Things that make you feel old

I’m 57 yrs old and usually bike to and from work (10 km round trip) or bike to and from work (35 km round trip with a big detour for the exercise), though occassionally I’ll take the bus. On a few of my bus occassions people have offerred me their seat.

When I was in the navy (Canadian, so not a big navy like the USN or the RN) I was doing a few days of project work in an office I had been posted to about 20 years ago. The unit Chief Petty Officer at that time was the son of the unit Chief Petty Officer when I worked there 20 years earlier.

Yesterday I rode the bus to the last stop, right outside the library. I was the only passenger left, and I remarked to the young black male bus driver “I feel like Miss Daisy.”

He did not have a clue what I was talking about. Probably thought I was a senile old white lady until I told him about the movie.

Driving Miss Daisy’s Bus

Looking down while I pee and noticing that my pubes are now more salt than pepper. :frowning:

A couple of weeks ago I actually yelled at a little kid to get off my lawn. That was an amusing and bizarre experience. I didn’t chase him with a broom or even shake my fist at him, but I sure told him to get the hell off my lawn. He was picking up my Zombie Gnomes and throwing them on the ground. That I cannot abide.

My chiropractor was born the year that I bought my house (1978). I was 25 at the time.

Last night we rented and watched (some of) the Ren & Stimpy series and I realized:

  1. This series is twenty-five years old!
  2. It’s actually a lot stupider than I remember. I must have had the taste of a twelve-year old boy back then.

Realizing that “Jaws: The 30th Anniversary Edition,” which shocked me to a standstill when I saw it in a store, is now ten years old.

It’s not when the police officers look about 16, and it’s not when they start calling you “sir” - it’s when you take it for granted that they damn well should (and get a haircut, while they’re at it).

When someone says they “grew up with” shows that didn’t come out until I was in college. As far as I’m concerned, if you were a kid when Ghostbusters came out you’re still a kid.

When you look at your receipt at Wendy’s or McDonald’s and you realize they gave you the free “Senior coffee” discount that you didn’t even ask for.

At least nobody has offered me their seat on the bus yet.

At work we take turns plugging our iPhones into the boom box to play music, and when my turn comes up I feel like some old man playing 78 records on a gramophone.

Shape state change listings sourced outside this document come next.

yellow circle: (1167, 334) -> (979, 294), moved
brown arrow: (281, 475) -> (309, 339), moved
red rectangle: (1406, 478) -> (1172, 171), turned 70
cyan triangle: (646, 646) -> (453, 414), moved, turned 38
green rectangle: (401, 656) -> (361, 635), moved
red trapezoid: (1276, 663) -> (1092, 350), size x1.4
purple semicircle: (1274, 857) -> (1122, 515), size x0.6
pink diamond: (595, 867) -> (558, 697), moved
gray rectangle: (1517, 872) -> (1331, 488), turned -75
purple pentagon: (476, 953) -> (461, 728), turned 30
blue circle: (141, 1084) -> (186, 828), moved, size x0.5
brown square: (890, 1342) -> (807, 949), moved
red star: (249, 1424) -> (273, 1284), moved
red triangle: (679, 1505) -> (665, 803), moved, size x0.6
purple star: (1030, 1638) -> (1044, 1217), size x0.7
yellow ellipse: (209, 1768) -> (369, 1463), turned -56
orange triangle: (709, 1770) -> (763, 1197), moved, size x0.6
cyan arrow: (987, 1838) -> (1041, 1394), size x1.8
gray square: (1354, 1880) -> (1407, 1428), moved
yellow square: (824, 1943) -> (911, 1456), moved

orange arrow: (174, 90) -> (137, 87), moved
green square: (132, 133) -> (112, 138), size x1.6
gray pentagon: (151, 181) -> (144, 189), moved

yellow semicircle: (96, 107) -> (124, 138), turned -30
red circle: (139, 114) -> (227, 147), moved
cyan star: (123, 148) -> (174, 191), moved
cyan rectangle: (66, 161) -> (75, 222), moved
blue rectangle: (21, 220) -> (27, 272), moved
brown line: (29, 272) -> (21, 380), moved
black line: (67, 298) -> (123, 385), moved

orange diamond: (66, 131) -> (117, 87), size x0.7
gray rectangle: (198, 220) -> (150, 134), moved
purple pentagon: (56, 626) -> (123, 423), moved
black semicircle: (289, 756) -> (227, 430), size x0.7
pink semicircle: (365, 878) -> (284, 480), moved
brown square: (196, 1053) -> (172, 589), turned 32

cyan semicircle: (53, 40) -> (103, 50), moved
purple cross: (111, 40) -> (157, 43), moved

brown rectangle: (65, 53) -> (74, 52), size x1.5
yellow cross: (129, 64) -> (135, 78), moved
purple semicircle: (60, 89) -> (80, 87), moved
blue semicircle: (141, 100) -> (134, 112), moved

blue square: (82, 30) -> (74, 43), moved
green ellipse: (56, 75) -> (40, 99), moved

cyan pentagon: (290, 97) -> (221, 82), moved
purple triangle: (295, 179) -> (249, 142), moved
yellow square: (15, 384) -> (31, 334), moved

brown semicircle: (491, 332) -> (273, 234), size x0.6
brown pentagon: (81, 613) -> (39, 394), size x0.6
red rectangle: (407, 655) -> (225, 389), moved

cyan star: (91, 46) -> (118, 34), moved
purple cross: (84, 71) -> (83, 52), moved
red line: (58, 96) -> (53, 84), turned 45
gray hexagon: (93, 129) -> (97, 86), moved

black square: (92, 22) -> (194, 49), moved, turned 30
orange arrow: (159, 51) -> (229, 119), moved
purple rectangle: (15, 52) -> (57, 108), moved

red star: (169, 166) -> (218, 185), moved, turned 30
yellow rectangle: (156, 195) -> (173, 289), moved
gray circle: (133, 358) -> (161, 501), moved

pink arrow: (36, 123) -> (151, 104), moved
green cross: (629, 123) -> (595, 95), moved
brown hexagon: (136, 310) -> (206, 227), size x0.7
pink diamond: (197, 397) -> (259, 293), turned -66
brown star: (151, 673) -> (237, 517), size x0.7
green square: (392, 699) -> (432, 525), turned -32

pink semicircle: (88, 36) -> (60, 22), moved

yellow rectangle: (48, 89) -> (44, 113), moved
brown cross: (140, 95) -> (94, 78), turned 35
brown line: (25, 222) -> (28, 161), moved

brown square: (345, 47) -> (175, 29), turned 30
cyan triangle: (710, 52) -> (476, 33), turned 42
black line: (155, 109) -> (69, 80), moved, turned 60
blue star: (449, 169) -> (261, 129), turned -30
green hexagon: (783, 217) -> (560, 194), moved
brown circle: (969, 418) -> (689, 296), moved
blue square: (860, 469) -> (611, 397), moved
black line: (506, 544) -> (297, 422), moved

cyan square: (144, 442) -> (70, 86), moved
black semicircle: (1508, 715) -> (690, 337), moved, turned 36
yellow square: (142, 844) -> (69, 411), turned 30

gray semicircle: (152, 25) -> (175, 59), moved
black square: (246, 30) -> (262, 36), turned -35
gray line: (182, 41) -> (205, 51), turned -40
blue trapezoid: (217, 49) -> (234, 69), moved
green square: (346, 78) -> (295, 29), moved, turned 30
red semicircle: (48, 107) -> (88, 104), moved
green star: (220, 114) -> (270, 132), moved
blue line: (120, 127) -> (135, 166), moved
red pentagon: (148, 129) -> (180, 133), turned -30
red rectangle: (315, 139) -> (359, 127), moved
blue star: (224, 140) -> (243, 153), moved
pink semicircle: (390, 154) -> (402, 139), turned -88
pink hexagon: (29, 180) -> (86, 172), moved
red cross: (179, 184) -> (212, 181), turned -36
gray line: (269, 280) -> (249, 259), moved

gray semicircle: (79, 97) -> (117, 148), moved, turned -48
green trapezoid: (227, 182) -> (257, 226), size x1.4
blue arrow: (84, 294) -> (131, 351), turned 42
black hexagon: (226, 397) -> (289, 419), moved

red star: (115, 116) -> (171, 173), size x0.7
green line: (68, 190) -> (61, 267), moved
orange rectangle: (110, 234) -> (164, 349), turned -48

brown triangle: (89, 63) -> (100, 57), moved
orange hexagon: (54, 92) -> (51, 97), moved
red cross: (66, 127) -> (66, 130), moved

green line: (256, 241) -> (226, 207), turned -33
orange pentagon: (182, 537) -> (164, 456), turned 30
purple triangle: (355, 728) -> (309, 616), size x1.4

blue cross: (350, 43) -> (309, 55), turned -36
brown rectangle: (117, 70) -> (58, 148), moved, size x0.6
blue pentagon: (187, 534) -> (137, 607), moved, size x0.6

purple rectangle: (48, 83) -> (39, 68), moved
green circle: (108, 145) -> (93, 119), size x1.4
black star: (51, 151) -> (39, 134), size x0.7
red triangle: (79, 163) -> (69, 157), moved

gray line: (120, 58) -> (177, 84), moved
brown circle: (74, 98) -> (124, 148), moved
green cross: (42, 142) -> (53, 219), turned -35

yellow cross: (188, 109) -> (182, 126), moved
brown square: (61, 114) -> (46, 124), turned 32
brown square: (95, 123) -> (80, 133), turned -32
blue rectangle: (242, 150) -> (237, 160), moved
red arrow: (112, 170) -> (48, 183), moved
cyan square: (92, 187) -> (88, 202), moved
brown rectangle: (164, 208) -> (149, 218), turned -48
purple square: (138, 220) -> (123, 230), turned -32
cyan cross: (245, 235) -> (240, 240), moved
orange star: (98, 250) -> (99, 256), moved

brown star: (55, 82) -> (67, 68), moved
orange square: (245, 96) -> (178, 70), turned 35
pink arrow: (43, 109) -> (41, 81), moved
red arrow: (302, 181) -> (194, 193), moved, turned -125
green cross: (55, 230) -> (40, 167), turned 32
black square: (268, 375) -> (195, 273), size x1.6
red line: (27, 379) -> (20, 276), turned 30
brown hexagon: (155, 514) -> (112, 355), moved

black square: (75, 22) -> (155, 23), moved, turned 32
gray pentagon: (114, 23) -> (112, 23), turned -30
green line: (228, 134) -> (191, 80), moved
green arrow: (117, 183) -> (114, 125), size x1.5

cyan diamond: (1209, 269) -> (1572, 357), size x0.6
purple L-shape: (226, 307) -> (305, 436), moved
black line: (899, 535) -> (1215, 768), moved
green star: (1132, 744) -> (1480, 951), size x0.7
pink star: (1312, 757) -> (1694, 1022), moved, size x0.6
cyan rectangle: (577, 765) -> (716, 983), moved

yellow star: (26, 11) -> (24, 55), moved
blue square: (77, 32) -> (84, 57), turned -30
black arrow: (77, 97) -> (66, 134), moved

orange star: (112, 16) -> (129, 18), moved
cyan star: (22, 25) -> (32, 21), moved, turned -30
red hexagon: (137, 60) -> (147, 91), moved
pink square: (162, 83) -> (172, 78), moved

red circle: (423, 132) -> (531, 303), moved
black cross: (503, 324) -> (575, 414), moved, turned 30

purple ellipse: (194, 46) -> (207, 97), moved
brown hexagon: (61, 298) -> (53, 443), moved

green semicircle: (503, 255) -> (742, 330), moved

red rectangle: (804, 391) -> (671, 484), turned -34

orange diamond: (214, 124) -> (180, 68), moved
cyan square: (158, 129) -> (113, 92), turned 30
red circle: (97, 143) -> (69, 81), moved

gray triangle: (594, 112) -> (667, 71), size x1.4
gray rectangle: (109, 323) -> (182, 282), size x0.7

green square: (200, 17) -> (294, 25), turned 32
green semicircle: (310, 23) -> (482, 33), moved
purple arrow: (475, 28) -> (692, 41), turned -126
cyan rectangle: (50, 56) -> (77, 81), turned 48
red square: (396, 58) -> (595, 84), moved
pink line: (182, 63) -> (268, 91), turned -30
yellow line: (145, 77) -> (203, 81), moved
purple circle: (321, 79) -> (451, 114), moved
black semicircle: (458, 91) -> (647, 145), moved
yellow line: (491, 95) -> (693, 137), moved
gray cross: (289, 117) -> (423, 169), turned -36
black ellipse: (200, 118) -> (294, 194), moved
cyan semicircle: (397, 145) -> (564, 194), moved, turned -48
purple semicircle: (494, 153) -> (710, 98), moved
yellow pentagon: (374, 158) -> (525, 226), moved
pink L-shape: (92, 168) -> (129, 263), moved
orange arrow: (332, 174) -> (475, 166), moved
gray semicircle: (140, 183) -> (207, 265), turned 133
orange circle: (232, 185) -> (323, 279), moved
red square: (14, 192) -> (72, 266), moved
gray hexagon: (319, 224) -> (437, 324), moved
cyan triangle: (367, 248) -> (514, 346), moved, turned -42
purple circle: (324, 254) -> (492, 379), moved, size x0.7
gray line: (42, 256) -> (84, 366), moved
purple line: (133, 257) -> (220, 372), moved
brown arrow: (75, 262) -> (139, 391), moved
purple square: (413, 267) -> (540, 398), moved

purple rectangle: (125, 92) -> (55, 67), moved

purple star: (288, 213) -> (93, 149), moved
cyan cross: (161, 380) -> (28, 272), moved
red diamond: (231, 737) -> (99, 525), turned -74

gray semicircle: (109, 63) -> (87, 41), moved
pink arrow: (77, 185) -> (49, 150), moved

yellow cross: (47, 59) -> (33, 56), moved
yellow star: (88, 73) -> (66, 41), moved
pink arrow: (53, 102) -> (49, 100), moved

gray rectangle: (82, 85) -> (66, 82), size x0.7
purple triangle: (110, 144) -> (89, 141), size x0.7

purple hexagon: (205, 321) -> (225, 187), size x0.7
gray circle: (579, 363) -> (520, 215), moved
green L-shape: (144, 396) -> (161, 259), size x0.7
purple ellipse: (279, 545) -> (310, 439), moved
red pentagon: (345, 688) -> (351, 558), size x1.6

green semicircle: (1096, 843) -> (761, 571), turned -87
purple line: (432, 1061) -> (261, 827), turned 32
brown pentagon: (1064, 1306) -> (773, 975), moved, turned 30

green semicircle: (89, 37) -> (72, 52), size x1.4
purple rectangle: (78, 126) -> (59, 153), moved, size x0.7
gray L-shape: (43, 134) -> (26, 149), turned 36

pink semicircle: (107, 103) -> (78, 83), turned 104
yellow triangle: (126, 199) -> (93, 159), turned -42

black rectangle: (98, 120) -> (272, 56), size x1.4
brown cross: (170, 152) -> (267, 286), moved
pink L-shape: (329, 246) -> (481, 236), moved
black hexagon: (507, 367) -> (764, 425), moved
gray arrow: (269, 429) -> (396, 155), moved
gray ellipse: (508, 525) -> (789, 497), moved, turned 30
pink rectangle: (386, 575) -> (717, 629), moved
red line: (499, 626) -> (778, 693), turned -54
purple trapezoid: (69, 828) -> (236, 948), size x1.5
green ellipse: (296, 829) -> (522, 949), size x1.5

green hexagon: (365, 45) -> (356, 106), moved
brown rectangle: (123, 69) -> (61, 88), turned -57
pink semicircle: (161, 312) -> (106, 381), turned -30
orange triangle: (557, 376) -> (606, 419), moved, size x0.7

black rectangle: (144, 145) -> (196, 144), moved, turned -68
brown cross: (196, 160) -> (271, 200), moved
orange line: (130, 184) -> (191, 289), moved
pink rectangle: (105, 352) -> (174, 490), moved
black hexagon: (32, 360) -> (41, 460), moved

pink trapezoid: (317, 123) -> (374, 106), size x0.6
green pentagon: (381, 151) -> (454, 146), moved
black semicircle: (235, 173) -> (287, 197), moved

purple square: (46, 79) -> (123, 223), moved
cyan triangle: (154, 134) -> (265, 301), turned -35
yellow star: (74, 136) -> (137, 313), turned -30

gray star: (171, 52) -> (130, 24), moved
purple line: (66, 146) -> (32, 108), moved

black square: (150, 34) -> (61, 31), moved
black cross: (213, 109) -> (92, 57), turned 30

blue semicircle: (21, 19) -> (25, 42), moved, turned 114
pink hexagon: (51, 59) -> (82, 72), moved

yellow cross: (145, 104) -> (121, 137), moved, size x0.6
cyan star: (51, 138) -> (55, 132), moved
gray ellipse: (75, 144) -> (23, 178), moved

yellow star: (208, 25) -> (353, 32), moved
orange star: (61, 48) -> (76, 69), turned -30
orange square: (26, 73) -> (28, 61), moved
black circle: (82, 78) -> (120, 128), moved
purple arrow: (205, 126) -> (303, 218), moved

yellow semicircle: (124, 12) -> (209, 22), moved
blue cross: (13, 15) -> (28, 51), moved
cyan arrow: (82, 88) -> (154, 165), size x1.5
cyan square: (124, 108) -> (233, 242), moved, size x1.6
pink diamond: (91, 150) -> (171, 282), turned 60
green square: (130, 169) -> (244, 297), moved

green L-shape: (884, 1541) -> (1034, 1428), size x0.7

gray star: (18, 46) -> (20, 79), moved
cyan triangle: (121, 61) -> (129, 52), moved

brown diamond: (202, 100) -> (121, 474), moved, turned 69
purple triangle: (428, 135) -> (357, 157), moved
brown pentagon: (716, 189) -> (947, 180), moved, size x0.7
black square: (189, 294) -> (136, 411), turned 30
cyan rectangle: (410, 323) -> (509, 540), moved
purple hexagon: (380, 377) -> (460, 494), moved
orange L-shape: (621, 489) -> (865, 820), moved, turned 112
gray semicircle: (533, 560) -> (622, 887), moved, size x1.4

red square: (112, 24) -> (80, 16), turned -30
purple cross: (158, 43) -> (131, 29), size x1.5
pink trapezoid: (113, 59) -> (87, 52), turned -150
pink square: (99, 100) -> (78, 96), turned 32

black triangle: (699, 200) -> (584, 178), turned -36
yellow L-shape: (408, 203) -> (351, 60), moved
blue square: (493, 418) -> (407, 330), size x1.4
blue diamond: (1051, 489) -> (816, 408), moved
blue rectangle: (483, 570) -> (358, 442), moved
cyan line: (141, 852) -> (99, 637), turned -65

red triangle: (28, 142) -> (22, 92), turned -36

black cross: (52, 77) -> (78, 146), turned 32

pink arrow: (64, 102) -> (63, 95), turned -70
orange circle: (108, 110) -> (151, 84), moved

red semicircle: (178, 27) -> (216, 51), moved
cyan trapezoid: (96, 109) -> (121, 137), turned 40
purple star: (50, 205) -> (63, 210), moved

The management at my company is far worse than me, though. One manager still uses a desktop calculator that prints out results like a cash register receipt. When we calculate long distance milage, some people use a thirty year old AAA book that has milage between all cities in California. Up until last year, 20 freaking 15, the whole company was using an AS400 system. For those who don’t know, that’s the old monochrome monitors with green text. It was so old, I think our IT was outsourced to an Amish community. The corporation that bought us out a few years ago finally made us switch to something more modern, and people still act like victims of a war crime, since the AS400 “worked just fine!”

I’m looking at maybe dating again, and it occurs to me that the last time I went on a first date, Reagan was president.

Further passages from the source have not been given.